Plunging Plop Guy: I can't single out any particular public toilets in Britain with good sound effects. In my mind, they all have good sound effects compared to North American toilets. Had a great shit at university a few hours ago. A nice thick log about a foot long which gently eased its way out; just how I like it. Unfortunately, I was in a hurry so couldn't wait for someone to be in the next stall before I began my performance. Shawn: hope you now realize that you are not alone in this interest. I'm straight but have always got a buzz from hearing another guy take a dump. Justin: great story, definitely a dream come true! Hard to believe the guy didn't protest.

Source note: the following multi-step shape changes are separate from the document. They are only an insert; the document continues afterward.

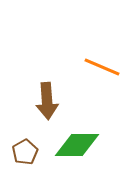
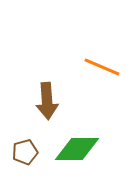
green diamond: moved 4 px down
brown pentagon: rotated 15 degrees clockwise
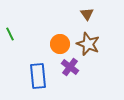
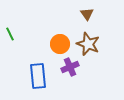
purple cross: rotated 30 degrees clockwise
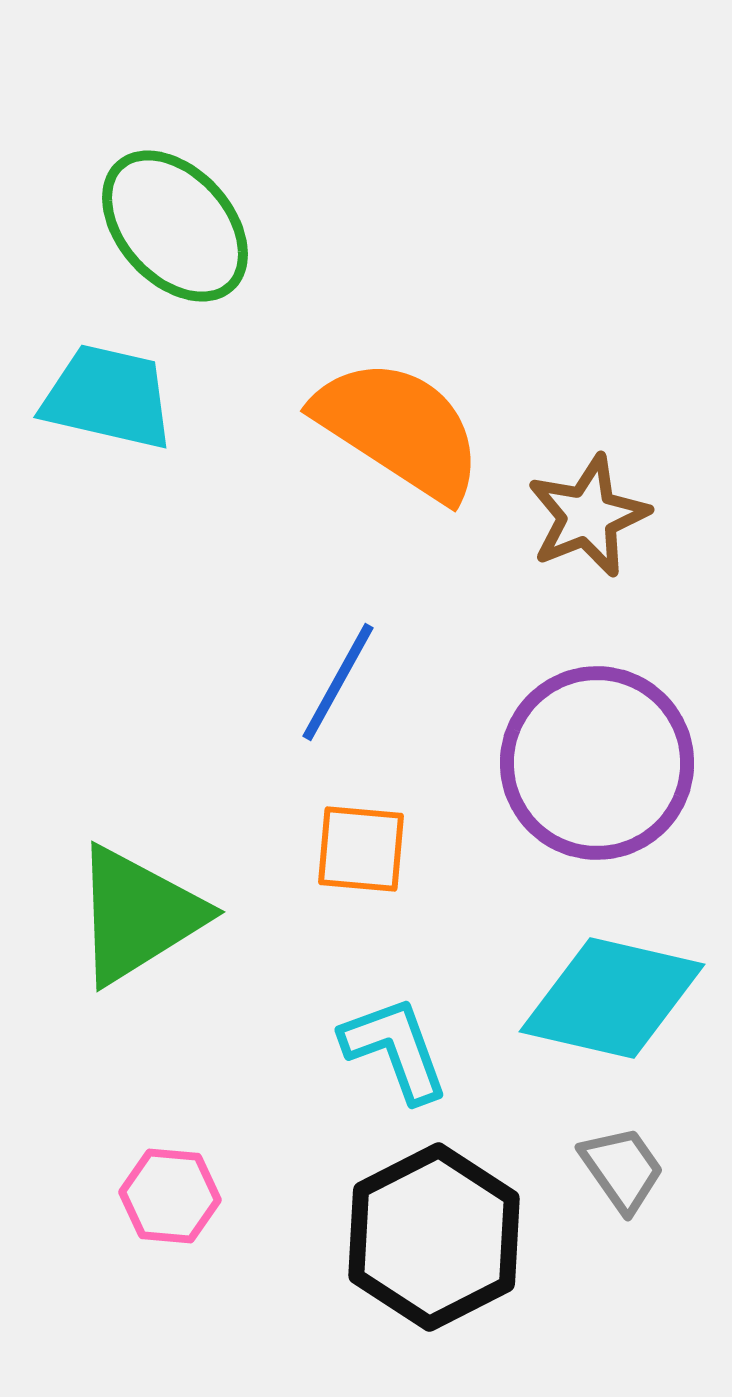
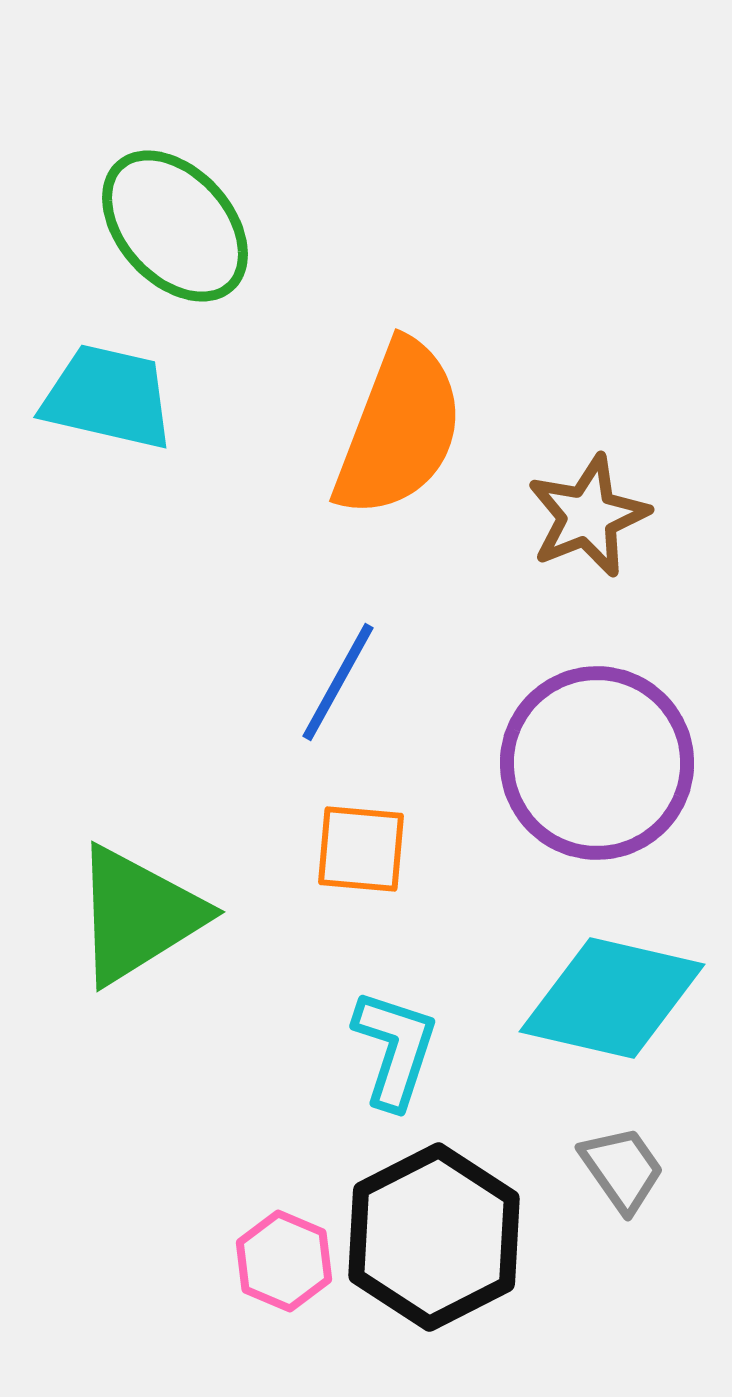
orange semicircle: rotated 78 degrees clockwise
cyan L-shape: rotated 38 degrees clockwise
pink hexagon: moved 114 px right, 65 px down; rotated 18 degrees clockwise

Peeping Tom - You mentioned US television not having any wetting scenes (which is too bad). But do UK or other non-American shows have actual scenes like that? Just curious
Folks, if you're interested in poop stories, I recommend the story "Big Boy" in the book "Me Talk Pretty Now" by David Sedaris. It's the classic tale of man vs. extremely large and uncooperative turd.
To Bryan: I am glad you like my story. Are you ok? how are you feelin now. I hate diahrea. espicially if I am at school and I have diahrea. I get so embarassed goin to a public bathroom. I never did in my whole life except like when I was at KG. I was stil like really young so I wouldn't be all shy if I had to go. I bet a lot of people have the same problem right??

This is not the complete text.